Big data in cancer research

Graphic illustration of numeral ones and zeros falling from clouds into computers — With the advent of technologies to read the genome, take high-resolution medical images and run large numbers of tests very quickly, big data in health research is becoming a reality. Sharing data even within research teams has been a big challenge, but new cloud-computing infrastructure is on the horizon to help. Graphic illustration by Kim Carney / Fred Hutch News Service

Editor’s note: Read Part 1 of this two-part story, published last week.

Dr. Soheil Meshinchi got notification that the data from the first 10 patients on his team’s new genomic study was ready. He thought he’d just open the file on his office computer and take a look.

His machine refused to open it. The file was just too big.

There were 1,013 patients’ data files to go.

That study, published Monday in the journal Nature Medicine, is the first-ever comprehensive look at the genomic landscape of acute myeloid leukemia, an aggressive blood cancer, in children and young adults. Eight years after the study’s launch, results of its complex data analyses are packed into dense graphics in the paper and its bulging supplemental files. They point toward a consequential conclusion: There are critical biological differences in this cancer that vary depending on the age of the patient, as well as numerous subtypes within those age groups — findings that are changing how the disease is treated in younger patients. And it’s just a start: The team is gathering more in-depth data and expects to publish more detailed analyses in the years to come.
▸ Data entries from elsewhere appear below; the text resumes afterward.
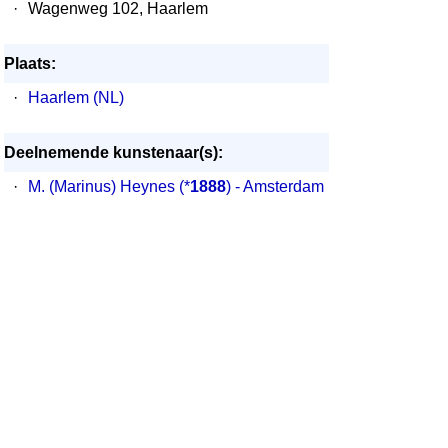
·
Wagenweg 102, Haarlem
Plaats:
·
Haarlem (NL)
Deelnemende kunstenaar(s):
·
M. (Marinus) Heynes
(*
1888
) - Amsterdam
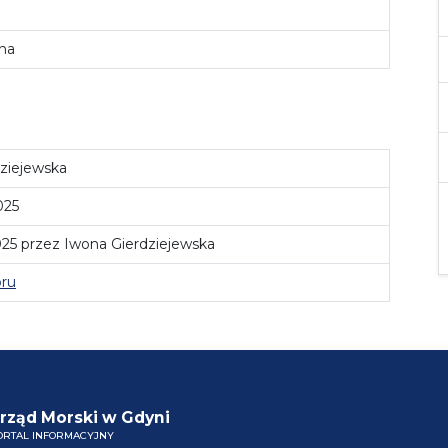
lna
ziejewska
025
25 przez Iwona Gierdziejewska
oru
rząd Morski w Gdyni
ORTAL INFORMACYJNY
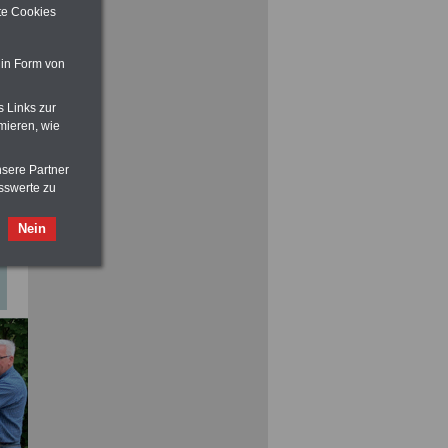
ite Cookies
ACHTUNG
Nebentätigkeitsrecht:
 in Form von
vor Jobaufnahme
schlau machen
>>>
OnlineBuch
für nur 7,50 Euro
s Links zur
mieren, wie
nsere Partner
sswerte zu
Nein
A pediatric AML physician-scientist at Fred Hutchinson Cancer Research Center and a leader of the study, a national initiative called TARGET AML, Meshinchi has watched a revolution occur over the course of his career in the power of technologies for uncovering the secrets of patients’ genomes.

Pediatric AML specialist Dr. Soheil Meshinchi led TARGET AML. Photo by Robert Hood / Fred Hutch

“In my wildest dream, I would not have thought we’d be able to get to where we are,” Meshinchi said. “When we first started this 20 years ago, we were doing gene-by-gene [sequencing]. We can probably generate more data in a week now than we could in those first 15 years.”

The pace of technological innovation is so rapid now that the biggest challenge the team faced was keeping up with it all, said Dr. Hamid Bolouri, who coordinated the work of the team’s six data-analysis experts.

“We were collecting data as the technology was improving and as our understanding of what the technology could tell us was improving,” the computational biologist said from his office at Fred Hutch. “And so you’re constantly having to sit back and rethink: ‘Wait, what is this data telling me?’”

Crashing servers, renting trucks

The study involves scientists at 12 institutions across North America and Europe. This arrangement is increasingly common for big research studies. A recent report from the National Science Foundation found that 60 percent of science and engineering papers published in 2013 were authored by researchers from multiple institutions, many of these cross-border collaborations. This was a marked increase from even just three years prior, when only about 45 percent of papers had multi-institution authorship.

Scientific studies with big teams, like TARGET AML, benefit from the pooling of scientific resources and brainpower, but they also can face a big challenge: how to get everybody’s data together for analysis.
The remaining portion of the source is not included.